Only 3 weeks passed.

I've been waiting for it. I knew it was coming.

It all begins with soco amaretto lime.
I'm glad it's dark, then no on sees the tears gleaming in my eyes.
It hurts.
Then, as I read Jenna's post, it all hits me and the tears begin to flow.
I sob uncontrollably for a while.

There are so many things he is going to miss.
ALL my important dating years.
The next season of Fantasy Factory.
The kids growing up.
Me growing up.
My highschool graduation.
The dances of mine.
My 17th birthday.
My 18th birthday.
Where do I go for boy advice?
What do I do when I don't know what to wear?
Who will tell me I look ridiculous and to put on some real clothes?
Who will I fight with over dishes?

Things are weird. I'm the only one not married at the family events.

He never finished teaching me how to drive a stick.

There will be no more moments where he dances in the kitchen, and I tell him to stop dancing, but not before he tells me they call him the smooth criminal.
2 more years will pass before he tells me to listen to this great song on his ipod.
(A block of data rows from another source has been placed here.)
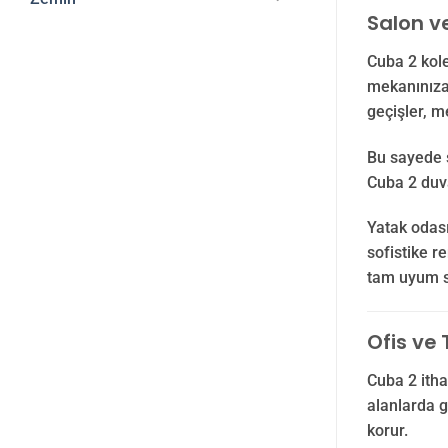
Salon v
Cuba 2 kole
mekanınıza 
geçişler, m
Bu sayede s
Cuba 2 duva
Yatak odası
sofistike r
tam uyum s
Ofis ve 
Cuba 2 itha
alanlarda g
korur.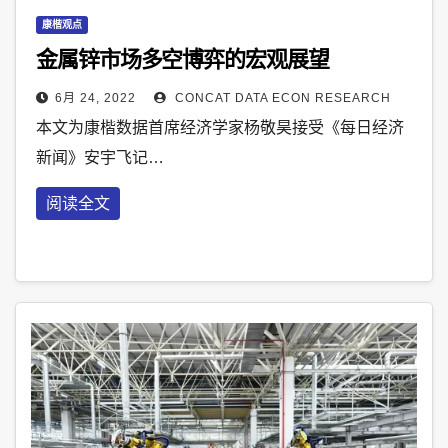
康楷观点
金属锌市场多空博弈的宏观展望
6月 24, 2022
CONCAT DATA ECON RESEARCH
本文为康楷数据首席经济学家杨敬昊接受《每日经济
新闻》安宇飞记…
阅读全文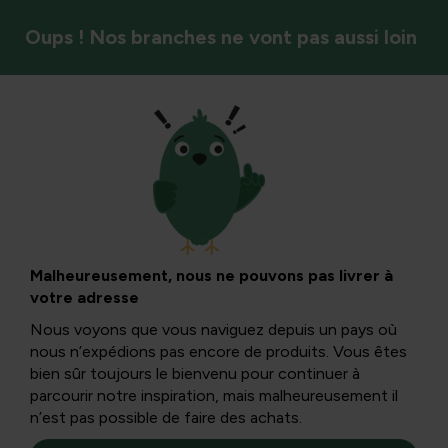
Oups ! Nos branches ne vont pas aussi loin
Étang et piscine
Expériences et
entretien des
Malheureusement, nous ne pouvons pas livrer à
votre adresse
bassins de
Nous voyons que vous naviguez depuis un pays où
nous n’expédions pas encore de produits. Vous êtes
baignade : un long
bien sûr toujours le bienvenu pour continuer à
parcourir notre inspiration, mais malheureusement il
n’est pas possible de faire des achats.
aperçu informatif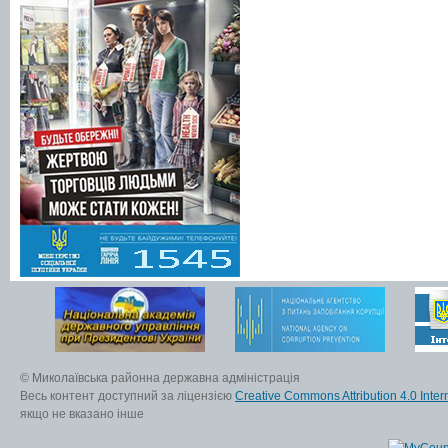
© Миколаївська районна державна адміністрація
Весь контент доступний за ліцензією
Creative Commons Attribution 4.0 Inter
якщо не вказано інше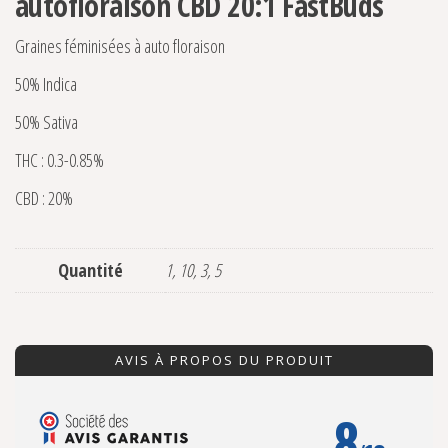
autofloraison CBD 20:1 FastBuds
Graines féminisées à auto floraison
50% Indica
50% Sativa
THC : 0.3-0.85%
CBD : 20%
Quantité
1, 10, 3, 5
AVIS À PROPOS DU PRODUIT
8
There won't be anymore times when he picks me up to go to lunch, just because.
There won't be times when we go to dinner because mom and dad are on a date.
Or when we go to the mall together.

He won't get a song stuck in my head because he was singing it in the kitchen.
I can't fight over the t.v.
No more playing the new video game we got for christmas almost non stop during the break.

Now, I laugh at moms' jokes on my own.
But each time, it makes me sad because he's not here to laugh with me and tell her that wasn't funny. When she asks why we're laughing we would say because it was so dumb. But really it was funny.


I remember listening to mix tape by brand new with him and cali, in the car.
I remember it like it was yesterday.
He began talking about the Golden Boyz.
We were in the van, going somewhere, I don't even remember. But I remember everything else so clearly.

I wish he would've stayed 18 forever.

I don't want him to be different when he comes back.
I want the same Jaden that left.
I want the same sense of humor.
I want the same taste in music.
I want the same obsessions.
He'll be weird, of course, for a while.
But I hope he's the same after.

He's different already, I could tell in the 1 minute I talked to him on the phone. I can't explain how but he was. It was a good different though, the kind a missionary needs to be.

I miss him so much it hurts.
Sometimes I can't help but just sob.
I know what he is doing is right, and I'm so proud of him.
But that doesn't take it away.

3 weeks down.

3 comments:

the carlisle said...

i sense a need for all you can eat dessert pizza.

Jenna said...

sheesh, my post now yours. what is this world coming to? love you cailey!

Cali Haynie Rutter said...

It is sad. And I feel sad that he'll be missing all of these great events. But just remember that he is making memories of his own and changing peoples lives forever. Those people need him more than we do.